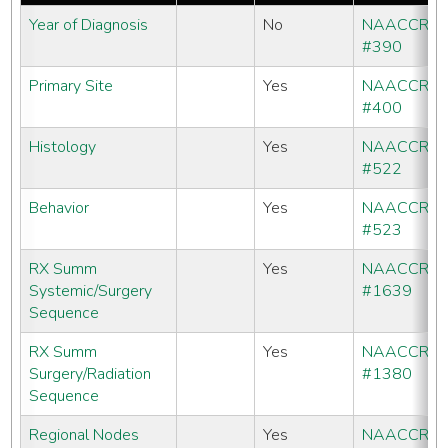
Year of Diagnosis
No
NAACCR
#390
Primary Site
Yes
NAACCR
#400
Histology
Yes
NAACCR
#522
Behavior
Yes
NAACCR
#523
RX Summ
Yes
NAACCR
Systemic/Surgery
#1639
Sequence
RX Summ
Yes
NAACCR
Surgery/Radiation
#1380
Sequence
Regional Nodes
Yes
NAACCR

_____

What you should do
Nothing but the records, restated word for word and stripped of images, belongs in the answer.

Response area
Year of Diagnosis
No
NAACCR
#390
Primary Site
Yes
NAACCR
#400
Histology
Yes
NAACCR
#522
Behavior
Yes
NAACCR
#523
RX Summ
Yes
NAACCR
Systemic/Surgery
#1639
Sequence
RX Summ
Yes
NAACCR
Surgery/Radiation
#1380
Sequence
Regional Nodes
Yes
NAACCR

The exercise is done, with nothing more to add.